Health Canada urges safer gelatin for caps after BSE

Health Canada is calling on natural health product manufacturers to replace what is frequently bovine-sourced gelatin, a decision that coincides with a new case of "mad-cow disease" in the country.

Among other purposes, gelatin is used for encapsulating or formulating dietary supplements and can be made from a variety of animal materials. But Health Canada is now narrowing the scope of various gelatins it approved for sale in the past, so as to further ensure no potentially disease-causing agents are used.

The announcement could spell even more business for companies that have diversified into vegetarian alternatives to gelatin, as supplement makers hunt for replacements to fulfill tightening regulations.

In its announcement yesterday, the National Health Products Directorate (NHPD) said it "strongly encourages" manufacturers to use materials know to be safe, including plant materials, gelatin from certain animal bones, skin or hide.

The NHPD, Health Canada's regulating authority for natural health products, says it will allow manufacturers to continue using gelatin made from cattle, sheep, goat, deer and elk bones. However, the bones must not include the skull or vertebral column of the animals and suppliers have to submit documentation demonstrating they use required quality control measures during manufacturing.

But the gelatin industry has previously said that fear surrounding the use of its product in encapsulation is unfounded.

"We have totally proven that there is no link between gelatin and BSE," Oliver Wols of European gelatin specialist The Gelita Group told NutraIngredients.com in January.

Bovine spongiform encephalopathy is a degenerative and fatal disease of the nervous system in cattle. The first confirmed case was found in 1986 in the United Kingdom, peaking to an epidemic 35,000 cases in 1992.

The health scare over Creutzfeldt-Jakob disease, a rare human variant of BSE, then spread to other nations.
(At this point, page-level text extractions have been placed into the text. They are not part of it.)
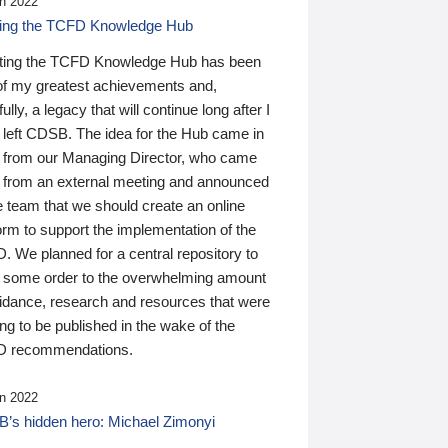
n 2022
ding the TCFD Knowledge Hub
ting the TCFD Knowledge Hub has been
of my greatest achievements and,
ully, a legacy that will continue long after I
 left CDSB. The idea for the Hub came in
 from our Managing Director, who came
 from an external meeting and announced
e team that we should create an online
orm to support the implementation of the
 We planned for a central repository to
g some order to the overwhelming amount
uidance, research and resources that were
ing to be published in the wake of the
 recommendations.
n 2022
’s hidden hero: Michael Zimonyi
This human strain is thought to be the result of eating cattle tissues infected with the BSE agent.

The latest BSE case, confirmed Tuesday, is the sixth to hit Canada since 2003. The cow, found in the province of Manitoba, was born before 1997 - the year Canada began restricting potentially dangerous feed.

It could serve as further impetus for capsule and ingredients manufacturers to move away from gelatin if they want to avoid the intense federal scrutiny that involves disclosing which part of an animal has been used.

The NHPD is sending notices to current licensees (Canada requires pre-market approval for dietary supplements) and license applicants. The authority says products not able to prove their gelatin meets requirements will be "subject to compliance action".

Plant-based capsule makers are vying for a larger slice of the market. In the past two years, the size of the US vegetable capsule market has grown by 54 percent. The market for such softgels rose from $43.3m in 2004 to $66.6m in the year ending May 2006, according to natural products industry market researcher SPINS.

Capsugel, a division of pharmaceutical giant Pfizer, has been at the forefront of vegetarian capsule innovation, with an entire Mexican facility devoted to making plant fiber softgels.

The Canadian Food Inspection Agency (CFIA) is also confident its beef supply is safe.

"Based on the over 115,000 animals tested since Canada's first case in 2003, the CFIA is confident that the level of BSE in the national cattle herd is very low," the CFIA said in a written statement.